What does Bayes's formula have to teach us about how to do epistemology, beyond obvious things like "never be absolutely certain; update your credences when you see new evidence"?
I list below some of the specific things that I learned from Bayesianism. Some of these are examples of mistakes I'd made that Bayesianism corrected. Others are things that I just hadn't thought about explicitly before encountering Bayesianism, but which now seem important to me.
I'm interested in hearing what other people here would put on their own lists of things Bayesianism taught them. (Different people would make different lists, depending on how they had already thought about epistemology when they first encountered "pop Bayesianism".)
I'm interested especially in those lessons that you think followed more-or-less directly from taking Bayesianism seriously as a normative epistemology (plus maybe the idea of making decisions based on expected utility).
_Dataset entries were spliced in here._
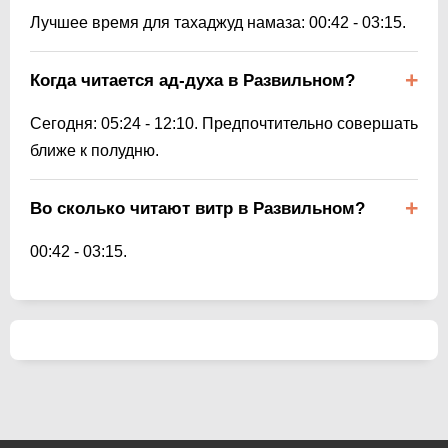
Лучшее время для тахаджуд намаза:
00:42
-
03:15
.
Когда читается ад-духа в Развильном?
Сегодня:
05:24
-
12:10
. Предпочтительно совершать
ближе к полудню.
Во сколько читают витр в Развильном?
00:42
-
03:15
.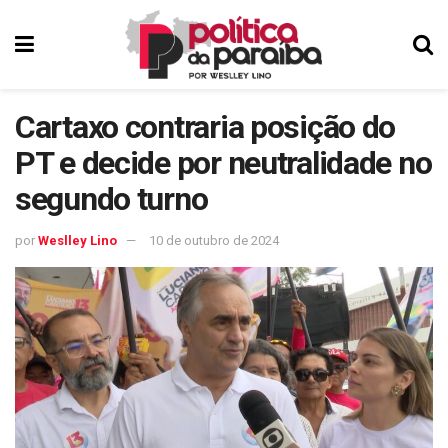
Cartaxo contraria posição do
PT e decide por neutralidade no
segundo turno
por
Weslley Lino
10 de outubro de 2024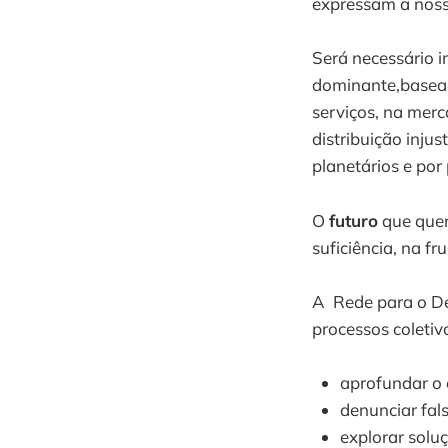
expressam a nos
Será necessário
dominante,basea
serviços, na merc
distribuição inju
planetários e por 
O
futuro
que quer
suficiência, na f
A Rede para o De
processos coletiv
aprofundar o 
denunciar fal
explorar soluç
The LW memeplex contains many other valuable lessons (e.g., avoid the mind-projection fallacy, be mindful of inferential gaps, the MW interpretation of QM has a lot going for it, decision theory should take into account "logical causation", etc.). However, these seem further afield or more speculative than what I think of as "bare-bones Bayesianism".
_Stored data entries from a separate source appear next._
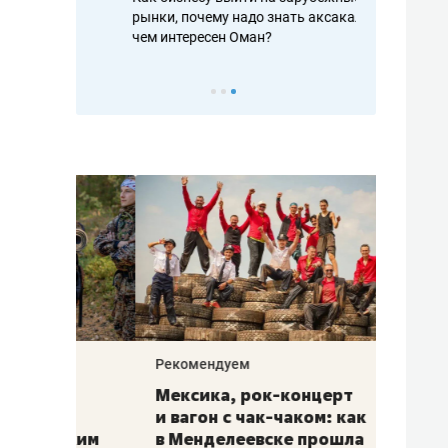
рафакте,
рынки, почему надо знать аксакалов и
о трехкратно
кредитов
чем интересен Оман?
клиентах и ч
Рекомендуем
Рекоме
ой
Мексика, рок-концерт
«Прор
и вагон с чак-чаком: как
30 ме
еским
в Менделеевске прошла
лечит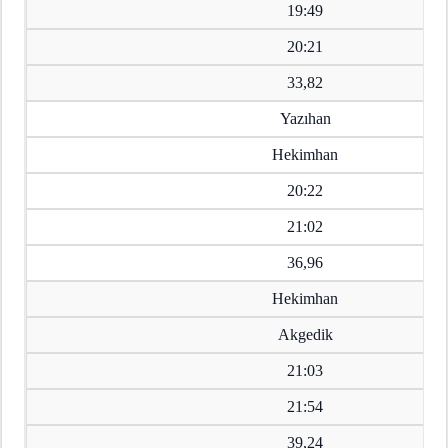
19:49
20:21
33,82
Yazıhan
Hekimhan
20:22
21:02
36,96
Hekimhan
Akgedik
21:03
21:54
39,24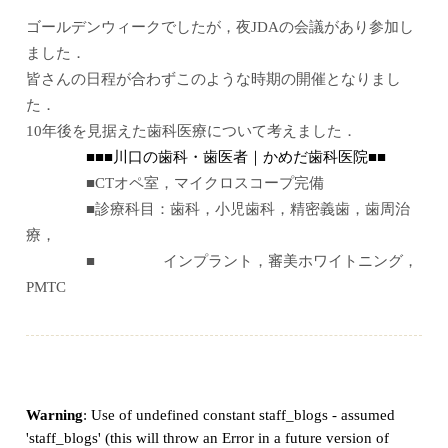
ゴールデンウィークでしたが，夜JDAの会議があり参加し
ました．
皆さんの日程が合わずこのような時期の開催となりまし
た．
10年後を見据えた歯科医療について考えました．
■■■川口の歯科・歯医者｜かめだ歯科医院■■
■CTオペ室，マイクロスコープ完備
■診療科目：歯科，小児歯科，精密義歯，歯周治
療，
■ インプラント，審美ホワイトニング，
PMTC
Warning
: Use of undefined constant staff_blogs - assumed
'staff_blogs' (this will throw an Error in a future version of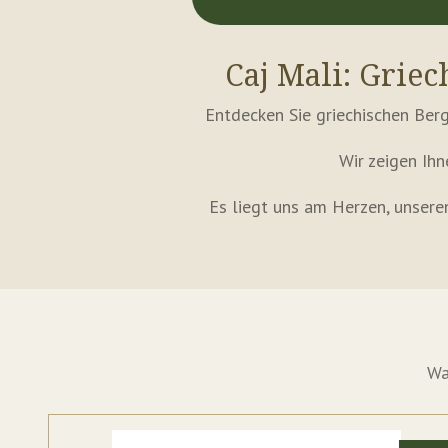
Caj Mali: Grie
Entdecken Sie griechischen Ber
Wir zeigen Ihn
Es liegt uns am Herzen, unsere
Wa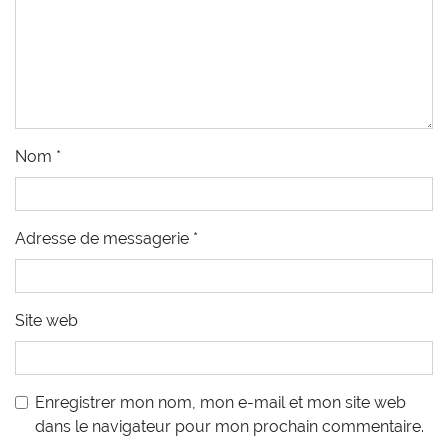
Nom
*
Adresse de messagerie
*
Site web
Enregistrer mon nom, mon e-mail et mon site web
dans le navigateur pour mon prochain commentaire.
So, without further ado, here are some things that Bayesianism taught me.
- Banish talk like "There is absolutely no evidence for that belief". P(E | H) > P(E) if and only if P(H | E) > P(H). The fact that there are myths about Zeus is evidence that Zeus exists. Zeus's existing would make it more likely for myths about him to arise, so the arising of myths about him must make it more likely that he exists. A related mistake I made was to be impressed by the cleverness of the aphorism "The plural of 'anecdote' is not 'data'." There may be a helpful distinction between scientific evidence and Bayesian evidence. But anecdotal evidence is evidence, and it ought to sway my beliefs.
- Banish talk like "I don't know anything about that". See the post "I don't know."
- Banish talk of "thresholds of belief". Probabilities go up or down, but there is no magic threshold beyond which they change qualitatively into "knowledge". I used to make the mistake of saying things like, "I'm not absolutely certain that atheism is true, but it is my working hypothesis. I'm confident enough to act as though it's true." I assign a certain probability to atheism, which is less than 1.0. I ought to act as though I am just that confident, and no more. I should never just assume that I am in the possible world that I think is most likely, even if I think that that possible world is overwhelmingly likely. (However, perhaps I could be so confident that my behavior would not be practically discernible from absolute confidence.)
- Absence of evidence is evidence of absence. P(H | E) > P(H) if and only if P(H | ~E) < P(H). Absence of evidence may be very weak evidence of absence, but it is evidence nonetheless. (However, you may not be entitled to a particular kind of evidence.)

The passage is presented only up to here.